Non -selective means the drug attacks those receptors indiscriminately.
Right.
Everywhere.
It blocks the beta receptors in the heart, successfully lowering the blood pressure you turned off the alarm.
But it simultaneously blocks the beta receptors in the lungs, triggering severe bronchoconstriction you turned off the refrigerator.
You've just thrown your asthma patient into a potentially fatal respiratory crisis.
You really have.
You have to treat the whole patient, not just the isolated disease.
And that includes what they eat, too.
Like how does something as broad as starvation alter specific drug levels?
Well, starvation causes a drop in plasma albumin.
Okay.
Albumin is a large protein circulating in the blood that acts like a transport sponge.
Many drugs bind to it as they travel.
Right.
But here's the key.
Only the free unbound drug molecules can actually leave the blood to produce an effect.
Ah, I see.
So if a patient is malnourished, they don't have enough albumin sponges.
Exactly.
So a highly protein -bound drug like the blood thinner warfarin has nothing to bind to.
So the levels of free active warfarin in the blood spike dramatically, which can lead to disastrous internal bleeding.
Then there are highly specific food -drug interactions, like the classic MAO inhibitor rule for depression.
The cheese and wine rule.
Yes.
Patients on MAOIs must rigidly avoid tiramine -rich foods, beef liver, rye cheeses, yeast products, Chianti wine.
Because tiramine triggers a massive release of norepinephrine, causing malignant hypertension, it can be lethal.
Which leads us to the final and perhaps most common source of variability,
non -adherence.
The patient simply failing to take the medicine as prescribed.
And the text states that 30 % to 60 % of patients do not adhere to their regimen.
It's a huge number.
And taking more leads to toxicity.
Taking less leads to subtherapeutic dosing.
But the reasons aren't usually defiance, right?
No, almost never.
It could be poor manual dexterity preventing them from opening a child -proof cap.
Or poor visual acuity means they can't read the label instructions.

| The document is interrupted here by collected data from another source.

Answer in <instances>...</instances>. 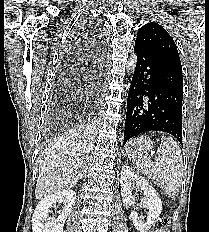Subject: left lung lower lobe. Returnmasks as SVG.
<instances>
[{
    "mask_svg": "<svg viewBox=\"0 0 209 232\" xmlns=\"http://www.w3.org/2000/svg\"><path fill=\"white\" fill-rule=\"evenodd\" d=\"M137 64L129 88L124 144L147 131L173 135L182 144V69L135 44Z\"/></svg>",
    "mask_w": 209,
    "mask_h": 232,
    "instance_id": "0a47b994",
    "label": "left lung lower lobe"
}]
</instances>
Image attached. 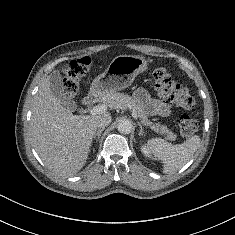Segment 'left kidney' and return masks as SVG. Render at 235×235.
I'll use <instances>...</instances> for the list:
<instances>
[{"mask_svg": "<svg viewBox=\"0 0 235 235\" xmlns=\"http://www.w3.org/2000/svg\"><path fill=\"white\" fill-rule=\"evenodd\" d=\"M141 152L144 154L145 157L152 158L151 152H150L148 146H146V144H143L141 146Z\"/></svg>", "mask_w": 235, "mask_h": 235, "instance_id": "obj_1", "label": "left kidney"}]
</instances>
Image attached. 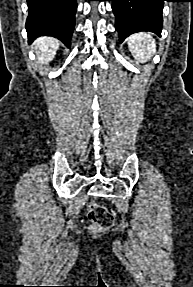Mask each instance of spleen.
I'll return each instance as SVG.
<instances>
[{
	"label": "spleen",
	"mask_w": 193,
	"mask_h": 287,
	"mask_svg": "<svg viewBox=\"0 0 193 287\" xmlns=\"http://www.w3.org/2000/svg\"><path fill=\"white\" fill-rule=\"evenodd\" d=\"M127 44L132 55L140 63L150 60L156 52V42L149 33L133 34L128 38Z\"/></svg>",
	"instance_id": "obj_1"
}]
</instances>
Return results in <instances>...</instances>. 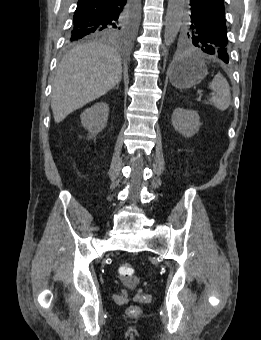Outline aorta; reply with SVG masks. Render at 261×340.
Listing matches in <instances>:
<instances>
[{"mask_svg":"<svg viewBox=\"0 0 261 340\" xmlns=\"http://www.w3.org/2000/svg\"><path fill=\"white\" fill-rule=\"evenodd\" d=\"M185 0H168L167 13L165 18L164 47L170 46L181 26Z\"/></svg>","mask_w":261,"mask_h":340,"instance_id":"762f6f07","label":"aorta"}]
</instances>
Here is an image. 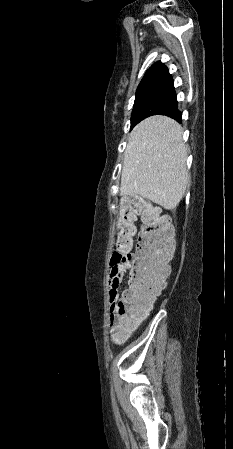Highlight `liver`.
<instances>
[{
	"instance_id": "6515ba94",
	"label": "liver",
	"mask_w": 233,
	"mask_h": 449,
	"mask_svg": "<svg viewBox=\"0 0 233 449\" xmlns=\"http://www.w3.org/2000/svg\"><path fill=\"white\" fill-rule=\"evenodd\" d=\"M182 127L161 115L134 127L128 138L120 194L139 195L166 210L174 209L190 183Z\"/></svg>"
}]
</instances>
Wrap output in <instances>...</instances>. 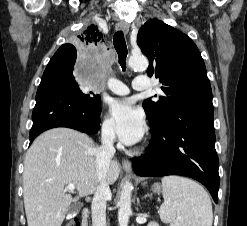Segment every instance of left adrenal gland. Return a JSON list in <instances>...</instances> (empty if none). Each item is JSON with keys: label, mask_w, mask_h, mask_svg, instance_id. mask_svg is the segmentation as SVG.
<instances>
[{"label": "left adrenal gland", "mask_w": 247, "mask_h": 226, "mask_svg": "<svg viewBox=\"0 0 247 226\" xmlns=\"http://www.w3.org/2000/svg\"><path fill=\"white\" fill-rule=\"evenodd\" d=\"M147 197H152V195L151 194H149V193H147L146 195H144V198H147Z\"/></svg>", "instance_id": "obj_1"}]
</instances>
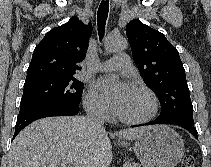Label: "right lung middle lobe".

Or very often simply the inability to pay for the medication.
Exactly.
So what does a nursing student do with all of this information?
You educate.
Clear, accessible, and convincing patient education is your absolute strongest tool to improve adherence and reduce this massive source of individual variability.
So we've covered the bathtub of body size, the accumulating poisons and failing kidneys, the competition for the heart's potassium pumps, the genetic blueprints, and, well, the cheese on the dinner table.
We really have covered a lot.
Yeah.
And I want to challenge everyone listening with a final thought.
Go for it.
The next time you are standing in a patient's room holding a medication cup, look past the standard dosage printed on the label.
Consider the complex physiological and genetic universe of the human being sitting in front of you.
How will you apply these overlapping variables to catch an error before it ever reaches their lips?
Because understanding these individual variations is what transforms you from a simple medication dispenser into a critical safeguard for your patient's life.
On behalf of the Last Minute Lecture team, thank you so much for joining us on this deep dive and good luck out there on the floor.